I want an optimal strategy for a very long time horizon, say $K=100000$. I have dynamic decision making problem where next state $x_{k+1}$ is determined by the probability distribution $f(x_{k+1}|u_{k},x_{k})$. I want to find a decision strategy $\pi$ such as $u_k=\pi(x_k)$ to maximize the overall expected reward $$ \mathcal{E}\left[R|\pi\right] = \mathcal{E}\left[\sum_{k=1}^K \gamma^k r(x_k,u_k)|\pi\right] $$ Where $r(x_k,u_k)$ is a single-step reward. I know there are many ADP (aproximate dynamic programming) and reinforcement learning approaches to solving this problem. Specifically, I am using the fitted Q iteration since I have no information about the dynamic model. Their convergence is assured for $\gamma<1$.

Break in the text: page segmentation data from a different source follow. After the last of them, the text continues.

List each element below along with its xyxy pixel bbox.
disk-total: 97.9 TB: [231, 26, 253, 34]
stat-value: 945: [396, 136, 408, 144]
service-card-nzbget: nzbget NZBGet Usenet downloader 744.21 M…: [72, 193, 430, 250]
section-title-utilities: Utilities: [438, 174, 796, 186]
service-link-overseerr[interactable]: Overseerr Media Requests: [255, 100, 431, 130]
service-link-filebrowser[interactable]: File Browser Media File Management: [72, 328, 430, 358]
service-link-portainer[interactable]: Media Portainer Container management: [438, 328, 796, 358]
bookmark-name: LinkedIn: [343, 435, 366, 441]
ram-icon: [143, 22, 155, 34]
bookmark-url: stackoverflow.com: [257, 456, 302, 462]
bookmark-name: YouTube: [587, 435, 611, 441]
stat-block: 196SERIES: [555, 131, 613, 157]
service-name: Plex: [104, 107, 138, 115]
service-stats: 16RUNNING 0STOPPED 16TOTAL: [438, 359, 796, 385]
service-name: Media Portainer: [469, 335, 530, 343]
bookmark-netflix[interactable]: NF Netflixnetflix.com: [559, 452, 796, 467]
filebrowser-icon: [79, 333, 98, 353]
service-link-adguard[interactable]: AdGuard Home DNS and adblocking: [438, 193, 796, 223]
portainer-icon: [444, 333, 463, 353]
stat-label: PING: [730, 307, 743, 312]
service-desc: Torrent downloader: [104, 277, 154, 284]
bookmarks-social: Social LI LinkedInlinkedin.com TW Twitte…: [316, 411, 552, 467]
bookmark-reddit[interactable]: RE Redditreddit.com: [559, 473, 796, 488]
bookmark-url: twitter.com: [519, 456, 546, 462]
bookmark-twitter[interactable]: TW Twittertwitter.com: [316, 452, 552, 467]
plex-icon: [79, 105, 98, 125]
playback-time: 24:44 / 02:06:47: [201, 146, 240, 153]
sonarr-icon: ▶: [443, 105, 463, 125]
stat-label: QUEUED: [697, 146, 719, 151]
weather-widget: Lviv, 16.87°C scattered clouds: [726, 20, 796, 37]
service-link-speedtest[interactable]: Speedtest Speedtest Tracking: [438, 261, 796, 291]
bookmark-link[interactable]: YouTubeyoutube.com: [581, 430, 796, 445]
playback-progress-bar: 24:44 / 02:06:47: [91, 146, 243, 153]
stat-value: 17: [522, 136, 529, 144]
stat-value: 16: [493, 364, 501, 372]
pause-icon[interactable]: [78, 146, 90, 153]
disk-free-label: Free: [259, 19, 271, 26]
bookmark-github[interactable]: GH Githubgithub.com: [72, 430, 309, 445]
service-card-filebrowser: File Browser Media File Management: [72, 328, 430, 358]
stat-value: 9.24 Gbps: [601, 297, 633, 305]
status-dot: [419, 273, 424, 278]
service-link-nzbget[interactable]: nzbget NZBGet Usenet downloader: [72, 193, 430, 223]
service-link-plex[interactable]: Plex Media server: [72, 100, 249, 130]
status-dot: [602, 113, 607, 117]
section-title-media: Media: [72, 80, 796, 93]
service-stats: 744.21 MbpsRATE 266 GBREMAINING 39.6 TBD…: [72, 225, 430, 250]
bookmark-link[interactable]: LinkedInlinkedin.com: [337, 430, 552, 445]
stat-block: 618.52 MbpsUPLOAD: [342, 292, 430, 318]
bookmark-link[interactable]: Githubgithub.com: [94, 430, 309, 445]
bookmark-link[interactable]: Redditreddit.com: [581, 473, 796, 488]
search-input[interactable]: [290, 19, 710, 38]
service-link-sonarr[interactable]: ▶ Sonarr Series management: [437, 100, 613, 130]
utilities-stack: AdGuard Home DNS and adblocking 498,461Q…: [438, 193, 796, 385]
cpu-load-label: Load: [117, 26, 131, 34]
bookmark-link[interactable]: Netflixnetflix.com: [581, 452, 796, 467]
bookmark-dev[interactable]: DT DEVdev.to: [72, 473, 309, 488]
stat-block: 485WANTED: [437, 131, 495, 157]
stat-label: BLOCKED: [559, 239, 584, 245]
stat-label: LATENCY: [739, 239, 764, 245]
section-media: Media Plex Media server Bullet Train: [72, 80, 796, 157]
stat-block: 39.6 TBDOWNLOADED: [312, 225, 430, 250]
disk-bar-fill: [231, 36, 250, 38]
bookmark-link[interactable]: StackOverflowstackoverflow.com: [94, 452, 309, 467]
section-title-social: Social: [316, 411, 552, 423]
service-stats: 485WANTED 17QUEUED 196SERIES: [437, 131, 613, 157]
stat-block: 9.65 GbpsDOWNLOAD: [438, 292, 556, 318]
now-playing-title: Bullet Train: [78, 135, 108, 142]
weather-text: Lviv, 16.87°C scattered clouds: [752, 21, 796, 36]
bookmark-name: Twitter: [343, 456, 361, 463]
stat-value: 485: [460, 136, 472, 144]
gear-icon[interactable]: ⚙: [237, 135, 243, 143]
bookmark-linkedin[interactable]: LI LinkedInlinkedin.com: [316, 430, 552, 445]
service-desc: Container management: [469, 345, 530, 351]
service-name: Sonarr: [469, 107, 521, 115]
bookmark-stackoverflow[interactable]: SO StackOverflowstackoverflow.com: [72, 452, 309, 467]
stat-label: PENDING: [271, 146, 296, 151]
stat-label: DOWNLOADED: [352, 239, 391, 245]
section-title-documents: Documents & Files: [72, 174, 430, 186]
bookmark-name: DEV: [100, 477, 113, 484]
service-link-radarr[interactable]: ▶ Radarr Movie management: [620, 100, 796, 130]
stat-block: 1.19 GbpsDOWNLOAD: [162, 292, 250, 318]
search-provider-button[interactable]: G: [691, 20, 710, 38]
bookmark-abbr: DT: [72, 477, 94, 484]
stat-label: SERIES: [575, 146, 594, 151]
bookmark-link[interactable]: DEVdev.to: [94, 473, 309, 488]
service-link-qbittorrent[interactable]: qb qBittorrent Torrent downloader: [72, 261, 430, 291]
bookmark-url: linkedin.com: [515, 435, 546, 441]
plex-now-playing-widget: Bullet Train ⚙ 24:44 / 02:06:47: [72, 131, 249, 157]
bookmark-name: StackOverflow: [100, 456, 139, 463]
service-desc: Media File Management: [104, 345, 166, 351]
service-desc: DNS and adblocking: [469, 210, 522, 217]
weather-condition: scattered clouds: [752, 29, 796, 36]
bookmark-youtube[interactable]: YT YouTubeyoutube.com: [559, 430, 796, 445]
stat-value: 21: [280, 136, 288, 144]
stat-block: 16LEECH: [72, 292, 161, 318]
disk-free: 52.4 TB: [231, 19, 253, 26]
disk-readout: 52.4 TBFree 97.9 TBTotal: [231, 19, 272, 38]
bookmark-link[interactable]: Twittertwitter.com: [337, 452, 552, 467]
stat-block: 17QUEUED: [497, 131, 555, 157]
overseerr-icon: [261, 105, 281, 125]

The problem I face is the following: to have $\gamma$ realistic, it is very close to one, say $\gamma = 0.9999999$. In that case, the iterative algorithms do not converge.
The reason for such a high $\gamma$ is related to the long time horizon. I consider to provide decision support on hourly basis for the next 10 years, i.e. $K=87600$ hours. Considering the interest rate to be $0.1$ per year, it means $$ \gamma = 0.9^{1/365} \doteq 0.9997 $$ My question is: How to cope with such a long horizon and such a large discount factor?